Buradaki partner kuruluşumuzun başkanı olan Muhammed Emin Hoca da buna binaen dedi ki: “Şii yayılmacılığının fırsat kolladığı, misyonerlerin de adeta cirit attığı bu topraklarda Türkiye’den buraya kardeşlerimizin gelmesi, bizi unutmadıklarını ve bizlere de sahip çıkacakları anlamına gelmektedir.”
Işte bu yüzden diyoruz ki Türk beklenilendir. Evet biz bu sene Moritanyaya geldik, dilleri dillerimize benzemese de gönül diliyle konuştuk.

KISA KISA MORİTANYA
Moritanyalılar hâlâ atalarından miras olarak kendilerine kalan adet ve geleneklerini yaşatmaya gayret ediyorlar. Hemen hemen herkes ‘derraa’ denen uzun, tek parça elbisesini giyerek dışarıya çıkıyorlar. Evlerine misafir olduğumuz her yerde önümüze el yıkamak için güzel ve şekilli bir leğen ile bir ibrik ve sabun getiriyorlar ve sizin kalkıp yorulmanızı istemiyorlar.

Ayrıca Moritanya ‘mahdara’ denilen yerel eğitim merkezleri ile meşhurdur.

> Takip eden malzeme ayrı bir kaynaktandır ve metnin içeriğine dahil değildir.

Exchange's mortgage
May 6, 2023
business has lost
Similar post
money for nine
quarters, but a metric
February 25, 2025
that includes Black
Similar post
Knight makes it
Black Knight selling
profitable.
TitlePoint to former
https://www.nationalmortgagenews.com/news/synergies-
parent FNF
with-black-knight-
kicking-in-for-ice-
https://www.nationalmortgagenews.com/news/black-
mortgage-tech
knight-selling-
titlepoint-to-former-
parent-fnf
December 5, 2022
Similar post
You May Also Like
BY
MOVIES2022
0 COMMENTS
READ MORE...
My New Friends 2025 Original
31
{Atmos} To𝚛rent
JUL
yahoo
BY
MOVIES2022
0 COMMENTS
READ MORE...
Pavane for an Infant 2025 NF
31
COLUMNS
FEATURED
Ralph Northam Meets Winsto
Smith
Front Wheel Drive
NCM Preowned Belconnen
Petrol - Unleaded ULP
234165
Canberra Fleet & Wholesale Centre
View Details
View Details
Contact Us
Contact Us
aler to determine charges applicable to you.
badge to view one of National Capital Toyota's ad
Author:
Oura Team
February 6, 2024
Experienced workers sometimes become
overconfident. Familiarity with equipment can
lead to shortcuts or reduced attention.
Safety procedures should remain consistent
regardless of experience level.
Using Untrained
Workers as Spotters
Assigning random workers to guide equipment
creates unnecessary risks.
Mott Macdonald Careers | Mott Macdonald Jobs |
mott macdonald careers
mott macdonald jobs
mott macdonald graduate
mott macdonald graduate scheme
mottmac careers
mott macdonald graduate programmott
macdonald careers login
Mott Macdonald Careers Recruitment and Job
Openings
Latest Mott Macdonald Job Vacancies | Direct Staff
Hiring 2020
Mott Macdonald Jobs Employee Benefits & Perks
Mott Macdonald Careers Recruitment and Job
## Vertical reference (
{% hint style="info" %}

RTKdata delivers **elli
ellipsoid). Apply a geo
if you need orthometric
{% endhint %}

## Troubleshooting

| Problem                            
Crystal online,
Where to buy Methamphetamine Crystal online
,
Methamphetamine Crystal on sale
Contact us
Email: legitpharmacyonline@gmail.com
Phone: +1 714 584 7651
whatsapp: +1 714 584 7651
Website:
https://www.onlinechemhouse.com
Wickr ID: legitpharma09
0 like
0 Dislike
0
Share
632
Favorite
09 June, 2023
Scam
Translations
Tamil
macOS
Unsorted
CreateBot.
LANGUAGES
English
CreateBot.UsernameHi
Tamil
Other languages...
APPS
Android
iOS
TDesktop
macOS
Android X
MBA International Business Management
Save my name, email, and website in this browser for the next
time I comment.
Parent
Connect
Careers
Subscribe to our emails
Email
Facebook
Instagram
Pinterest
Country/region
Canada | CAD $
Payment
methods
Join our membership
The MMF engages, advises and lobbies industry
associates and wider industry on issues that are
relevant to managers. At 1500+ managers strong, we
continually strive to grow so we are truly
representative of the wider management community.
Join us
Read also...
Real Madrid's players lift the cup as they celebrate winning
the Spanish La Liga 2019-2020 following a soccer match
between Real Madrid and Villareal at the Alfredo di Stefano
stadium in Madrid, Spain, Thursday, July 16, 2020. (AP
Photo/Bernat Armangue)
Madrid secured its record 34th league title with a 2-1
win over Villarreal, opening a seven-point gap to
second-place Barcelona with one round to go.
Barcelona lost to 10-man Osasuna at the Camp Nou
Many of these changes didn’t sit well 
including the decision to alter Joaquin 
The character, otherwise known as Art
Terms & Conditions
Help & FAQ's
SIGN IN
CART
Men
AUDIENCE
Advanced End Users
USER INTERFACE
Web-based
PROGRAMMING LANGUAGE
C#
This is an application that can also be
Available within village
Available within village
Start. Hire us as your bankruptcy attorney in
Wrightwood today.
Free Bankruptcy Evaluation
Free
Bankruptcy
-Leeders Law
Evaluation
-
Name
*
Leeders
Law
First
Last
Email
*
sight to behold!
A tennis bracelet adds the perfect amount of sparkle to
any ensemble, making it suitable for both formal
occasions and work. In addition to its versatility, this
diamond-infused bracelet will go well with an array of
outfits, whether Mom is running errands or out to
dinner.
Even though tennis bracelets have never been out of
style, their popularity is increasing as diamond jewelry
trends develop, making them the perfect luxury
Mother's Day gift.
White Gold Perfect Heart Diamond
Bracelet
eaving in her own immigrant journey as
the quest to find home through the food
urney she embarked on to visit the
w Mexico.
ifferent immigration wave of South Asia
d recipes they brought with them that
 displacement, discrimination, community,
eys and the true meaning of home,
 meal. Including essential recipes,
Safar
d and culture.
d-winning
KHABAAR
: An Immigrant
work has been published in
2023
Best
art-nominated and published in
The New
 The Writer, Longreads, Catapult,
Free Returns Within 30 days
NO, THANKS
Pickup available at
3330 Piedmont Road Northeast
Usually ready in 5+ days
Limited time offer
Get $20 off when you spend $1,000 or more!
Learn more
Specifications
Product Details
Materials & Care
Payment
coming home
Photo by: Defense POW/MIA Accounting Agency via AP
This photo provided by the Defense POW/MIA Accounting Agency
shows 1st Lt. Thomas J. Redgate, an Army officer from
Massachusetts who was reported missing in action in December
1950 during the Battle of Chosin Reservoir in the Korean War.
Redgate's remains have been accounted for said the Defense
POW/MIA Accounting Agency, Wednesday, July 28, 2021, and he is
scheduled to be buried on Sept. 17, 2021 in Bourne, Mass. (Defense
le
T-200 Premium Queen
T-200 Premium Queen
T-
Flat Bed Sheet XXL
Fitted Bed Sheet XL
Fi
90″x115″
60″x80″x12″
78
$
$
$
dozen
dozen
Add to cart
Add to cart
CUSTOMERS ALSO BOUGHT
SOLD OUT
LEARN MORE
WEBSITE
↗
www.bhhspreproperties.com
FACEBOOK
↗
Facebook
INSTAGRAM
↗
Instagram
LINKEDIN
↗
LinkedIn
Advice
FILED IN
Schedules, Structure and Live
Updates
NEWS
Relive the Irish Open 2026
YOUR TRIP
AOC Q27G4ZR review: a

Burada başta çocuklar, yetimler hem barınıyorlar hem de Kur’an-ı Kerim’i ezberleyerek diğer dini ilimlerde de derinlik kazanıyorlar ve Moritanya sayıları 1 milyona ulaşan hafızlar ülkesi diye de isimlendiriliyor.
Ahmet Emin Hocai böyle bir merkezi ziyaret ettiğimizde bizlere şu tespiti yaptı: Biz öğrencilerimize dini ilimler ile fennî bilimleri de öğretmeliyiz. Çocuklar böylece Üstad’ın dediği gibi çift kanatlı bir kuş gibi olurlar, himmetleri de o nisbette âli ve yüce olur. Bu arada yaklaşık 4 milyon nüfusu olan Moritanya’da 4 tane üniversite bulunduğunu da ifade edeyim.

Ayrıca Türkiye’ye 4 defa gelen Ahmet Emin Hoca şunu dedi. Benim bir tespitim var. Bunu Türkiye’ye gidince öğrendim. Batı, halkına büyük projeler sunan, onların refahını düşünen İslâmî liderleri asla sevmez. Bununla beraber nerde bir müstebid, darbeci lider varsa da onu bağrına basar. İşte Türkiye’nin sistematik saldırılara maruz kalmasının sebebi budur.

SON SÖZ
Hamd olsun 6 günlük verimli bir ziyaret oldu. Bir çok insanla tanıştık, sözler aldık sözler verdik, güzel tecrübeler edindik. İstabul’dan gelip Senegal aktarması ile bizlere güzel ülkemize ve sevdiklerimize kavuşturacak THY uçağını beklerken son eklemeleri ve düzeltmeleri yaptım. Bu arada şunu ifade edeyim; gezi yazılarında akademik dil kaygısı taşımıyorum, sanki muhatabımla konuşuyormuş gibi doğal olmayı tercih ediyorum. Ve yorumlarınızı bekliyorum.
Yeni bir gezi yazısında buluşmak üzere hepiniz Allah’a emanet olun, sağlıcakla kalın.